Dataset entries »

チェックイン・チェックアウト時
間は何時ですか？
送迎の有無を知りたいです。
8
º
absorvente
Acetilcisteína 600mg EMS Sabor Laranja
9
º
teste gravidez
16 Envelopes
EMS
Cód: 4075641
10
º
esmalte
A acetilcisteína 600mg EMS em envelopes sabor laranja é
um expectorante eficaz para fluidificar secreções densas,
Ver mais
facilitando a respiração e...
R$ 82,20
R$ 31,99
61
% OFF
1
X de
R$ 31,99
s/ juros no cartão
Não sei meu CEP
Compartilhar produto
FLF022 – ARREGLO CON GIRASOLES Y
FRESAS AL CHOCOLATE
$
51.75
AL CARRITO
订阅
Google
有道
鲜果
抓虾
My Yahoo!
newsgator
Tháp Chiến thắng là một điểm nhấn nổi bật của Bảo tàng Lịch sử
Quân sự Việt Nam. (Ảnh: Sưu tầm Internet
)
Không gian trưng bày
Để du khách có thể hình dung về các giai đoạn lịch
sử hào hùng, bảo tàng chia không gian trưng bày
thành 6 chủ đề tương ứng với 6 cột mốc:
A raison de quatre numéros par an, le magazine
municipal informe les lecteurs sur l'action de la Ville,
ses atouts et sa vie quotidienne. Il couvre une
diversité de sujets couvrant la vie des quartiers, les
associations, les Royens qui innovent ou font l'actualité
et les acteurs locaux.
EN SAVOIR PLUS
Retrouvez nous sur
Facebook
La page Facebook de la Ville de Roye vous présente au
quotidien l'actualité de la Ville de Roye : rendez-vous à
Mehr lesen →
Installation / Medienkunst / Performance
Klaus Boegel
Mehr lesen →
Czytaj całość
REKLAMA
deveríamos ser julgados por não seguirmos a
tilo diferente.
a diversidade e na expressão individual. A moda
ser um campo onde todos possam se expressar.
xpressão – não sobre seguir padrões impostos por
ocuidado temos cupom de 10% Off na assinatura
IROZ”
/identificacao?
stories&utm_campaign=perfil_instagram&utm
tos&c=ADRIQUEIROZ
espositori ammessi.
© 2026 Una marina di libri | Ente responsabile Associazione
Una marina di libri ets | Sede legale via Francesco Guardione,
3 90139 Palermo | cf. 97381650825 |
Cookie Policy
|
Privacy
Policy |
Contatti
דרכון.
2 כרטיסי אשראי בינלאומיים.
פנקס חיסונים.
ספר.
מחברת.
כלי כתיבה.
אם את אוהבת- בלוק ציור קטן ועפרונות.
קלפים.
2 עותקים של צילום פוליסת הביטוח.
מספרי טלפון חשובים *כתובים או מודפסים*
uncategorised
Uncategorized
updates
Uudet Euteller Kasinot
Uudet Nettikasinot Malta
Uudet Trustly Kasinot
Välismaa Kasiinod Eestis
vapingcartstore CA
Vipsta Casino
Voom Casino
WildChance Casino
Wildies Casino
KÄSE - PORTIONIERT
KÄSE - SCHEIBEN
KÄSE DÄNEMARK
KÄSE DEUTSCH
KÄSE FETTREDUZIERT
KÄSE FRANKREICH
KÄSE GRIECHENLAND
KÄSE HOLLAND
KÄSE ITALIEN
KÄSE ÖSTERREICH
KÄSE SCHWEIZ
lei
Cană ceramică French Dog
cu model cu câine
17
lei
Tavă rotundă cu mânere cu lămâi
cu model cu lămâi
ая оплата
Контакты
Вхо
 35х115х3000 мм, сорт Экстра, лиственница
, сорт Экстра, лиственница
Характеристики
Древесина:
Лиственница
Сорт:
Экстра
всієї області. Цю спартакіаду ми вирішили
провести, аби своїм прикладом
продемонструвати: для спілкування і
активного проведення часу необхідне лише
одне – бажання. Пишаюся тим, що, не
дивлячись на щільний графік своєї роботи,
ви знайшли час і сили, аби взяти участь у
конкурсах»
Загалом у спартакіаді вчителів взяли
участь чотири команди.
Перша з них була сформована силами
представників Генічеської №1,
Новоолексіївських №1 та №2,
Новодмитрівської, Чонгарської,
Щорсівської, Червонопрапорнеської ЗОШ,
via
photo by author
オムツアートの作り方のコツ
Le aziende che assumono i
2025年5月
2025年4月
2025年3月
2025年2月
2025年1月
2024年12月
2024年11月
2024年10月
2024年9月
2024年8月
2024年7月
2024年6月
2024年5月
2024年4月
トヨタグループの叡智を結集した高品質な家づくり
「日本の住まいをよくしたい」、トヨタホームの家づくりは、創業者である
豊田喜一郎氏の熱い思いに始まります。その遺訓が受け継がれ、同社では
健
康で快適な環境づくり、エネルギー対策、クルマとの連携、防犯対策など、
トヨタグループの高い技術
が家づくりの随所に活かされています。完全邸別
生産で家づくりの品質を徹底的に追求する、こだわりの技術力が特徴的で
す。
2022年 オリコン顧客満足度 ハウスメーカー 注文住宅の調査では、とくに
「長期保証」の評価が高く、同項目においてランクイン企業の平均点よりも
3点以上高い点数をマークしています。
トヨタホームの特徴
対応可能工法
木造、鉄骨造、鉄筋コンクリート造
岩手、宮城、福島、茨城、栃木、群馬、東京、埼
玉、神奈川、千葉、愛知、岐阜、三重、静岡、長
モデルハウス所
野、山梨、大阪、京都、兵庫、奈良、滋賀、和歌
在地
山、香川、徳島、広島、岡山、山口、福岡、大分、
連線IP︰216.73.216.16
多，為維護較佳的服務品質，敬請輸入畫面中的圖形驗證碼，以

DESCRIPTION OF THE TASK »
What is needed is a verbatim copy of every line in the records above from the one containing "Để du khách" down to the one containing "diversité de sujets", both included, and nothing more.

TASK ANSWER »
Để du khách có thể hình dung về các giai đoạn lịch
sử hào hùng, bảo tàng chia không gian trưng bày
thành 6 chủ đề tương ứng với 6 cột mốc:
A raison de quatre numéros par an, le magazine
municipal informe les lecteurs sur l'action de la Ville,
ses atouts et sa vie quotidienne. Il couvre une
diversité de sujets couvrant la vie des quartiers, les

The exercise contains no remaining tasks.